The intent of this cache is to introduce you to not too distant historical event. Near the cache you will find the final resting place of Judge John Cheney and Police Chief Sam Salisbury. July Perry is within eyesight of them.
Prior to 1920, Ocoee, FL had two black neighborhoods. Methodist Quarters and Baptist Quarters.
The U.S. Senate election of 1920 produced a violent chapter in Ocoee's history. One candidate was Republican judge John M. Cheney, who was encouraging black voter registration in Ocoee. On the Sunday before the election, the Ku Klux Klan staged a silent march through Winter Garden and Orlando to warn blacks to stay away from the polls.
Mose Norman, black Ocoee farmer, was turned away from the polls(N28.34.091 / W081.32.798)when he showed up to vote. He returned with a shotgun, but was disarmed and beaten. He then went to the home of his neighbor July Perry (N28.34.779 / W081.33.064), an influential and respected black landowner. Perry obtained a note from Cheney stating that he and Norman were eligible to vote.
A group of white men came with Orlando Police Chief Sam Salisbury to arrest Perry. When they burst into Perry's home two of the white men were killed. Perry, who was badly wounded, was arrested and jailed in Orlando, where a mob broke in and lynched him not far from Cheney's home by the Orlando Country Club.

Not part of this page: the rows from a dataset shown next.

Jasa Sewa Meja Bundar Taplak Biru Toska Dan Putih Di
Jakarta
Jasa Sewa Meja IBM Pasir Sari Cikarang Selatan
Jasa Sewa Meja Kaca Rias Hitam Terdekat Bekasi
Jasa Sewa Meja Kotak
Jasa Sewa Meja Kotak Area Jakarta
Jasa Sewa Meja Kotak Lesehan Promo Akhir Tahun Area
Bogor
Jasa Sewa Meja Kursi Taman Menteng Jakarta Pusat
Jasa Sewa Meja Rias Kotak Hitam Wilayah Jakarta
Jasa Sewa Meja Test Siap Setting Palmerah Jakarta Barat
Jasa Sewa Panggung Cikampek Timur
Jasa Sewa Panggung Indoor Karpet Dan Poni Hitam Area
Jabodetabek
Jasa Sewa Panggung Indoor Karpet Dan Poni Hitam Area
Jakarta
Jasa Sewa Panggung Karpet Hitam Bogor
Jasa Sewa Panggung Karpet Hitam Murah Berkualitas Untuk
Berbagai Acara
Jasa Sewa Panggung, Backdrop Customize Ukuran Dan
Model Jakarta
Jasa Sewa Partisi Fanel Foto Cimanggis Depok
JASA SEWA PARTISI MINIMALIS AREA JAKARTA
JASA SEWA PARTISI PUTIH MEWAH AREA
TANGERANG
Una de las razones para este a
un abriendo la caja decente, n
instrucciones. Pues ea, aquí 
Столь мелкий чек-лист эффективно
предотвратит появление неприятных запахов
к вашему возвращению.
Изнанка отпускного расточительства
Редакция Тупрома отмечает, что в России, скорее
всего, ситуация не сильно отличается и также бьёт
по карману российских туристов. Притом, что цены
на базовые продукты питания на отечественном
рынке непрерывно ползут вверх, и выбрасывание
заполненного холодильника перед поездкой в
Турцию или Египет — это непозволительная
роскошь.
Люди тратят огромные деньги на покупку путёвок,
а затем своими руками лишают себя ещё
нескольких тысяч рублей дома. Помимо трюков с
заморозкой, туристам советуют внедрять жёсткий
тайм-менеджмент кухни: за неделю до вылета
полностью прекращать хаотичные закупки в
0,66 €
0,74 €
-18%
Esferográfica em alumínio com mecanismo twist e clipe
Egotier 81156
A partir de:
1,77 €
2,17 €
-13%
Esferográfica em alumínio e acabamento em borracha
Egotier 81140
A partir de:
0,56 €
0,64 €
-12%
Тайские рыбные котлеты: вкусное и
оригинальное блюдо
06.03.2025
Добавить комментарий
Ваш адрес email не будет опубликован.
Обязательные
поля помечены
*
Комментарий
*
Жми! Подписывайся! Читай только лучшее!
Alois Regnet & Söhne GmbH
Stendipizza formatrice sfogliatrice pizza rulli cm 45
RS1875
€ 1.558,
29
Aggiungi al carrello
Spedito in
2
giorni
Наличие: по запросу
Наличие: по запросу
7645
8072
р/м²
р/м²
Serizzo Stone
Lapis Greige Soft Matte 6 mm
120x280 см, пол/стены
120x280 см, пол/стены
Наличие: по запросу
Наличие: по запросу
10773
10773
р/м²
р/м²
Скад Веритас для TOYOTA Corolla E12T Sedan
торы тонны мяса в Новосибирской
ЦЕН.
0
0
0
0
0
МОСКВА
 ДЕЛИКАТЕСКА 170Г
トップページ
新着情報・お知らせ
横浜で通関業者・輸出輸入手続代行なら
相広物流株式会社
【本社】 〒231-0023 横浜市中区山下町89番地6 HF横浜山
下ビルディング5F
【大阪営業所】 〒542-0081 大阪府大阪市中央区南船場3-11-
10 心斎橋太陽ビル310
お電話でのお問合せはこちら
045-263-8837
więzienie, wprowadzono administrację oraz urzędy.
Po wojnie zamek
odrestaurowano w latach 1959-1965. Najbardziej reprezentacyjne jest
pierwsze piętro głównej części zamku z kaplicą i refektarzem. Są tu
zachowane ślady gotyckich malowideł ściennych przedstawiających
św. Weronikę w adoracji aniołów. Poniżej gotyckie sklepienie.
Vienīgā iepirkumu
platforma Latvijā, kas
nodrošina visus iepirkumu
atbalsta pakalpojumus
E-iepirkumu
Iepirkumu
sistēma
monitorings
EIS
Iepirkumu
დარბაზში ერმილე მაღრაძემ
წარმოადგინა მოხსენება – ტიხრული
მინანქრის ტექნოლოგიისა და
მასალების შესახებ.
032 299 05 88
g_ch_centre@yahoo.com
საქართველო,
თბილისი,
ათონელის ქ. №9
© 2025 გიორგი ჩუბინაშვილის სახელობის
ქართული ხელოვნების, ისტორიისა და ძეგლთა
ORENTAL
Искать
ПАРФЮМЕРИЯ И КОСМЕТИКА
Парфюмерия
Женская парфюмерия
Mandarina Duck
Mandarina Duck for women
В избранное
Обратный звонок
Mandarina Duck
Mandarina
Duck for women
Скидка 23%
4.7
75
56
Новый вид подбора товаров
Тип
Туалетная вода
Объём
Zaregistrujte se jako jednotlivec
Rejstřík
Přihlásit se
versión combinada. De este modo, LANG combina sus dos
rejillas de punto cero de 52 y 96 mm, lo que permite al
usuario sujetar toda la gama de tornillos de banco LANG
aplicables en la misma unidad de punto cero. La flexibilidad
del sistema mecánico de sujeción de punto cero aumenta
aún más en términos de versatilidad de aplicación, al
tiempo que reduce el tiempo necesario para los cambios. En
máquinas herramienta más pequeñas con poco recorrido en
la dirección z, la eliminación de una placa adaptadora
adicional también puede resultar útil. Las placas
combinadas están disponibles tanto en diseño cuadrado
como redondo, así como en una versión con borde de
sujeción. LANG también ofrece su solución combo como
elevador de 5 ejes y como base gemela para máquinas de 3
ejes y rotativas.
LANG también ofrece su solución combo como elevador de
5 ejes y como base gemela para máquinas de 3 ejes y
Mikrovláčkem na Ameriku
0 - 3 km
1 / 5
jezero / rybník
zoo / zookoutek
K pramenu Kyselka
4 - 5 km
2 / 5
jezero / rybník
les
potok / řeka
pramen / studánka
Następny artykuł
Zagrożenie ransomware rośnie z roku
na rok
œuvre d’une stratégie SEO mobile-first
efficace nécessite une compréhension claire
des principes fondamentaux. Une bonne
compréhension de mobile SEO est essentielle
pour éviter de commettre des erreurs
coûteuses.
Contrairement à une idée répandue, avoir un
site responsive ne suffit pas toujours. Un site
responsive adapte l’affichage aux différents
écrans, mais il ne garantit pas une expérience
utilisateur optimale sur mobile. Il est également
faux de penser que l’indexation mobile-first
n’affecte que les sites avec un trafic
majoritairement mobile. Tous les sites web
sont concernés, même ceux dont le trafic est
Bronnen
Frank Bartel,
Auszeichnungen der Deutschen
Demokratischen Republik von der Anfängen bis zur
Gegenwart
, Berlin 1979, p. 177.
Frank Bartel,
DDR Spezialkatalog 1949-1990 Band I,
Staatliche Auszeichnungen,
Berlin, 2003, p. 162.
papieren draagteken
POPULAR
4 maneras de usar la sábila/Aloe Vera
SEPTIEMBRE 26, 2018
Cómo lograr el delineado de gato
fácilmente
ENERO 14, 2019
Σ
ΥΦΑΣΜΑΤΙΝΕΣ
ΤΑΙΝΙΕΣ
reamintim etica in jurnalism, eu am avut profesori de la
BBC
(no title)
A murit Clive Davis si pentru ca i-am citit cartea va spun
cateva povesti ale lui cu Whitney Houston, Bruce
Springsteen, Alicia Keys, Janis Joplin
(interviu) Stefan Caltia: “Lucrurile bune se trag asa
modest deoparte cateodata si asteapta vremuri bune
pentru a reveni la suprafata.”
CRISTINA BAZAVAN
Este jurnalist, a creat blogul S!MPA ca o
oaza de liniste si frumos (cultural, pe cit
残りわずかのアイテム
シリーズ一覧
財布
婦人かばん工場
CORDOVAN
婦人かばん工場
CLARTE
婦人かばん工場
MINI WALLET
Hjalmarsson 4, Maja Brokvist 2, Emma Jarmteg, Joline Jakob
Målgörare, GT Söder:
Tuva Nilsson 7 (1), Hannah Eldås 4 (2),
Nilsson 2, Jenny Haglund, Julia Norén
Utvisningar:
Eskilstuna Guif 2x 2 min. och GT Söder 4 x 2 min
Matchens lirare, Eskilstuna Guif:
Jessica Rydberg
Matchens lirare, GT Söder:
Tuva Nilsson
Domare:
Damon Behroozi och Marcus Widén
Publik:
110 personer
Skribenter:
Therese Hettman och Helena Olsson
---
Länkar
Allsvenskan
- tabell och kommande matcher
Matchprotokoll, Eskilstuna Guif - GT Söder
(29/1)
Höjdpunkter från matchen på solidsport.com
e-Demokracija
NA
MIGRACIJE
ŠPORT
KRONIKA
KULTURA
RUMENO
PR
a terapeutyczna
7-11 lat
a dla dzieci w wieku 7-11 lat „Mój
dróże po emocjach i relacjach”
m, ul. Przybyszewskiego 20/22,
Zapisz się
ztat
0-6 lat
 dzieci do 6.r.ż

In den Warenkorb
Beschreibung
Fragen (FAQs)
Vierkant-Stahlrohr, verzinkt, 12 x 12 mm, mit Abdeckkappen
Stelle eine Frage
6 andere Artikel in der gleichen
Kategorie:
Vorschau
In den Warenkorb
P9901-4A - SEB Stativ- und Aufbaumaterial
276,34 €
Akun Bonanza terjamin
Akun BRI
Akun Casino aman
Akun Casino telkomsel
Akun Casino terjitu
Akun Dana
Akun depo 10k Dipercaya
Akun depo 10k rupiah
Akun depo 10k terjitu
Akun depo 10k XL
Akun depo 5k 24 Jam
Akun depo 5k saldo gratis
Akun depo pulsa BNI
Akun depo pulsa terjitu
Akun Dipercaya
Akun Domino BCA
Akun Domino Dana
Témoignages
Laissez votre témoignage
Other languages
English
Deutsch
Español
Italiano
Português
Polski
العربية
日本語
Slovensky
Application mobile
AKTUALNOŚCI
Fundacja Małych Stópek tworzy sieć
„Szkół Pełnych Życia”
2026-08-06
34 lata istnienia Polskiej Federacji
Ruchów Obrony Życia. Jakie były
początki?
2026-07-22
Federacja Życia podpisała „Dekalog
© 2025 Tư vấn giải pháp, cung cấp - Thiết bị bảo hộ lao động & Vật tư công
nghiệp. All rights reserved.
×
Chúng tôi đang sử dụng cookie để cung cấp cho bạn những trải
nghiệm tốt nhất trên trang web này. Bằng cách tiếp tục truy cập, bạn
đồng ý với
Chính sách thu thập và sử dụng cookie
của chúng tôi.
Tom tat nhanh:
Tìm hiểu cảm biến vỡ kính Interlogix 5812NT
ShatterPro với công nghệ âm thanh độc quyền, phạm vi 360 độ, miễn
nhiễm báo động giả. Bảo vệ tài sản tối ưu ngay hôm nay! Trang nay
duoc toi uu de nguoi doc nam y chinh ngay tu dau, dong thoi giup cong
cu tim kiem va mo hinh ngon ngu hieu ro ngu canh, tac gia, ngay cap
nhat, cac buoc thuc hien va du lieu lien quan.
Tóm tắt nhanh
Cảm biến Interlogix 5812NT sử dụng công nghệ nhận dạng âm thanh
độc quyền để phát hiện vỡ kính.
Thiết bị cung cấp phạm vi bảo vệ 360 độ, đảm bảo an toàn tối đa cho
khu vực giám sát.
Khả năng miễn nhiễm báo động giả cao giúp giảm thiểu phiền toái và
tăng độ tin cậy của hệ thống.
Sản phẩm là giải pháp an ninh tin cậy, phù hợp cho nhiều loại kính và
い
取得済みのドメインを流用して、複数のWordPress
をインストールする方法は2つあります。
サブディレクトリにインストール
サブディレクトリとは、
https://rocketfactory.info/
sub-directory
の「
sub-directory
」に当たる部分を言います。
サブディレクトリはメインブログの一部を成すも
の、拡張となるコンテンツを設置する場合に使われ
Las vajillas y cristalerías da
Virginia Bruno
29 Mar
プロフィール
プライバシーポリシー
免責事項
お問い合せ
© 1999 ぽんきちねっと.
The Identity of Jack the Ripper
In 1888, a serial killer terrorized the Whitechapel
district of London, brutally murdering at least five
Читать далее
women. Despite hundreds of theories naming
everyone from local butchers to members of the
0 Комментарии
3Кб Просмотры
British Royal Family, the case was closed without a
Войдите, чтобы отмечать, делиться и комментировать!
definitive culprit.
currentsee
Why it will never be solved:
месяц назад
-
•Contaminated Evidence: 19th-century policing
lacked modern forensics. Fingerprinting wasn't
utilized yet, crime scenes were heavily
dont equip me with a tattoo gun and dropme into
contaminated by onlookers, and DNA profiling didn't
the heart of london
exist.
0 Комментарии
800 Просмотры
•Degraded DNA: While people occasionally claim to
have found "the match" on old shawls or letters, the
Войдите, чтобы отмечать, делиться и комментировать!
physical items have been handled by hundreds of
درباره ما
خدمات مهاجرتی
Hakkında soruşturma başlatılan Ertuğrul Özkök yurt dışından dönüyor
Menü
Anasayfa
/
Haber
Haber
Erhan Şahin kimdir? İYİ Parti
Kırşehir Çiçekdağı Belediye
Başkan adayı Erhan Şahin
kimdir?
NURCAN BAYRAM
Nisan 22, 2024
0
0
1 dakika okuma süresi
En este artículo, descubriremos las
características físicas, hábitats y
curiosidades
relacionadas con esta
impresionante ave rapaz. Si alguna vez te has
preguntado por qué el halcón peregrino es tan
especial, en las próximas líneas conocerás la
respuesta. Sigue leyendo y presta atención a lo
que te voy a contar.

In Ocoee, whites burned down black homes, churches and businesses. Many blacks were killed, and by the end of the day, most of the rest left. By 1921, only 17 black residents remained. In 1925, there were none, and Ocoee had no black population for about the next 50 years.
Perry's grave was only recently marked (N28.32.040 / W81.21.514). Judge John Cheney (N28.31.974 / W081.21.552) and Orlando Police Chief Salisbury’s (N28.31.970 / w081.21.531) remains rest in the same cemetery. All of the key players are now together forever!